Chicago But lawyers for the American Italian Defense Assn. asked Judge Richard Siebel to let its suit proceed, urging him to issue a declaratory judgement condemning the show as a violation of a clause in the Illinois Constitution guaranteeing individual dignity.
"The paradox here is that you cannot defame an individual member of an ethnic group, but you can defame the entire group," attorney Michael Polelle said, noting they were not seeking monetary damages nor the show's removal.
"Tony Soprano is not above the law in any courtroom," Polelle said. But the entertainment company's attorney, Thomas Yannucci, argued for dismissal of the suit filed in April, countering that "Tony Soprano is not above the law -- he's a fictional character."
"They do not like the message, and while I strongly disagree with their view of the message that it stereotypes (Italian-Americans negatively), courts are not supposed to adjudicate the content of television programs," Yannucci said.

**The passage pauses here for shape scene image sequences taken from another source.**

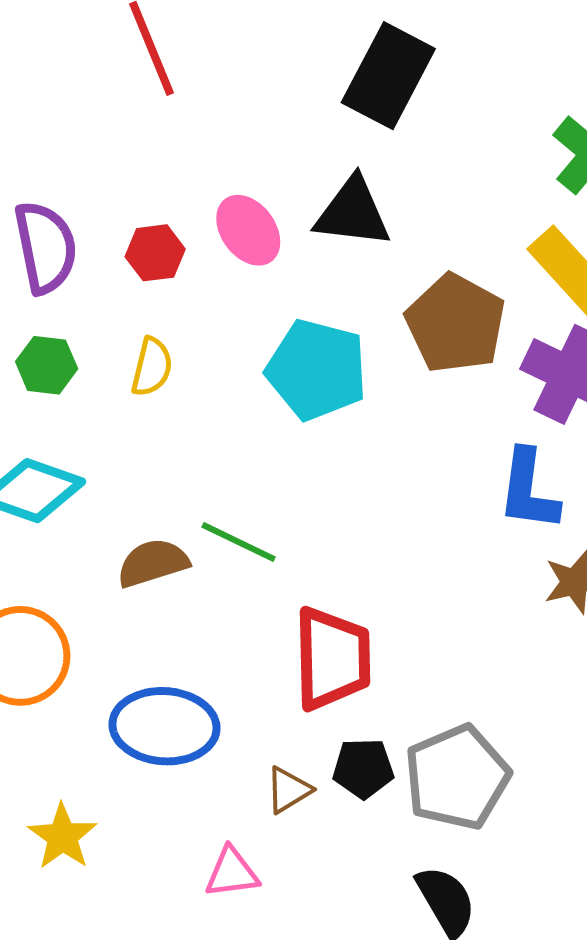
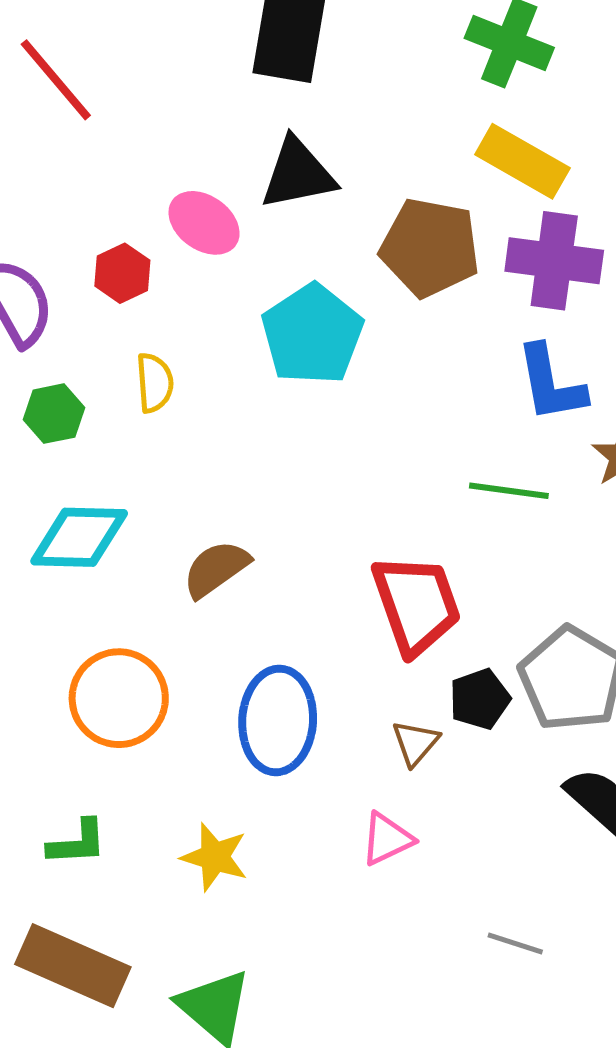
cyan pentagon: (317, 370) -> (312, 334), turned -30
green line: (239, 542) -> (509, 491), moved
blue ellipse: (164, 726) -> (278, 720), turned -72

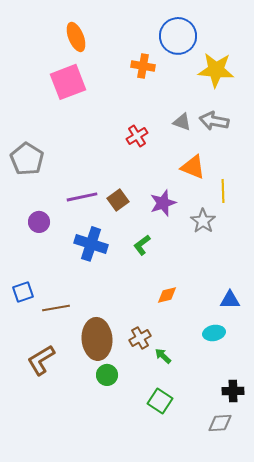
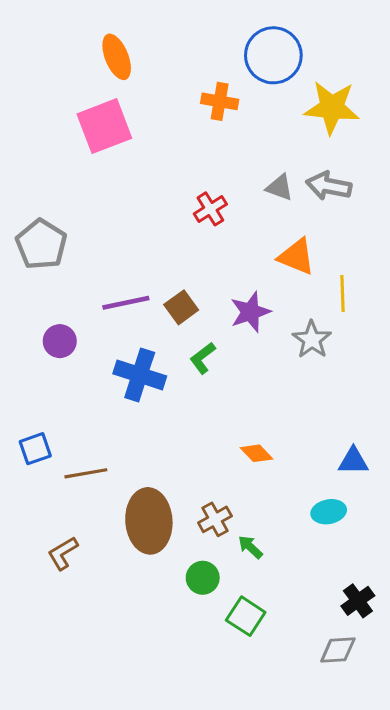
green L-shape: (142, 245) -> (203, 358), moved
orange diamond: (167, 295) -> (256, 453), turned 60
brown L-shape: (41, 360) -> (63, 553), size x0.7
green circle: (107, 375) -> (203, 578), moved
black cross: (233, 391) -> (358, 601), turned -35

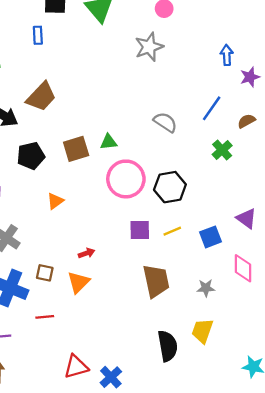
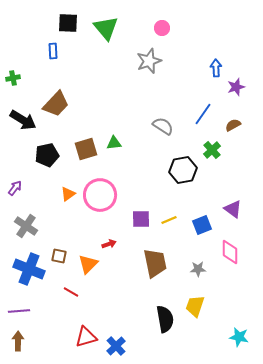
pink circle: (126, 179) -> (100, 195), moved
black hexagon: (170, 187) -> (183, 170), moved
red arrow: (86, 253) -> (109, 244), moved
red line: (45, 317) -> (71, 292), moved, turned 35

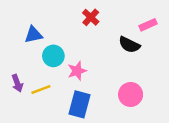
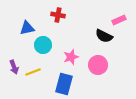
red cross: (91, 17) -> (58, 15), moved, turned -32
pink star: (77, 71) -> (71, 57), moved
pink circle: (131, 94) -> (98, 65), moved

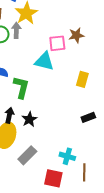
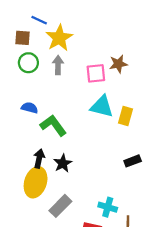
gray arrow: (16, 30) -> (58, 65), moved
cyan triangle: (44, 61) -> (102, 107), moved
green L-shape: (21, 87) -> (53, 125), turned -50

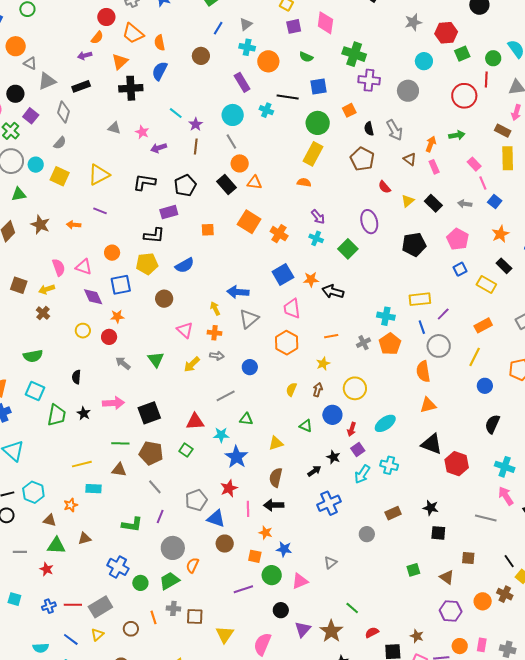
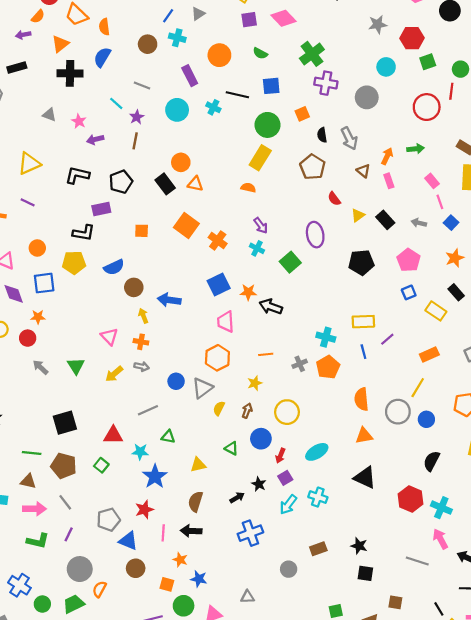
pink diamond: (325, 23) -> (284, 18), turned -55
cyan cross: (247, 47) -> (177, 38), moved
green cross: (354, 54) -> (312, 54), turned 30
gray line: (231, 141) -> (142, 85), moved, turned -42
brown circle: (164, 299) -> (134, 287), moved
gray triangle: (249, 319) -> (202, 388), moved
gray circle: (439, 346) -> (398, 412), moved
pink arrow: (113, 403) -> (34, 509), moved
red hexagon: (457, 464) -> (411, 499), moved
gray triangle: (330, 563) -> (247, 597), turned 32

"It's not something you can use to haul a TV show into court," he said. Theodore Grippo, the group's chairman, said a judge's condemnation of the show as offensive to Italian-Americans may not have much legal impact "but it might make the show's producers more sensitive, and stop them from running roughshod over any group they want."
"The show is very brutal, it's full of sex. It's just a money-making machine," Grippo said outside the court.
On the contrary, condemning the hugely popular show, which is filming its fourth season, would have a "chilling effect ... on artistic expression," Yannucci said. "You cannot bring a lawsuit based on not liking what a program says."
"What's next?" he asked of setting such a precedent for censorship, "'Dukes of Hazzard,' 'Gone With the Wind,' 'Catcher in the Rye?"'
Judge Siebel said he would rule on the motion to dismiss on Sept. 13.